[Opening ENTRIES SHOWN section]
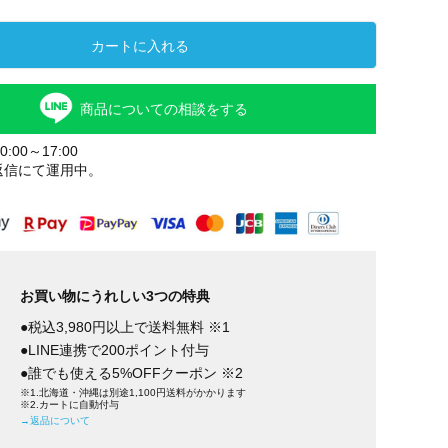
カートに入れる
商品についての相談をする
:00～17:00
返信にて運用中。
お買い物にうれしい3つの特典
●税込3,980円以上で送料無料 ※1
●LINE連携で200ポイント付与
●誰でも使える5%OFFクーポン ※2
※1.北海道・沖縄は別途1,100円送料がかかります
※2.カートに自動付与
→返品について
[Closing ENTRIES SHOWN section]
WHAT IS BEING ASKED:
The job here is to retype the data exactly, with no pictures included.

SOLVED EXERCISE:
カートに入れる
商品についての相談をする
:00～17:00
返信にて運用中。
お買い物にうれしい3つの特典
●税込3,980円以上で送料無料 ※1
●LINE連携で200ポイント付与
●誰でも使える5%OFFクーポン ※2
※1.北海道・沖縄は別途1,100円送料がかかります
※2.カートに自動付与
→返品について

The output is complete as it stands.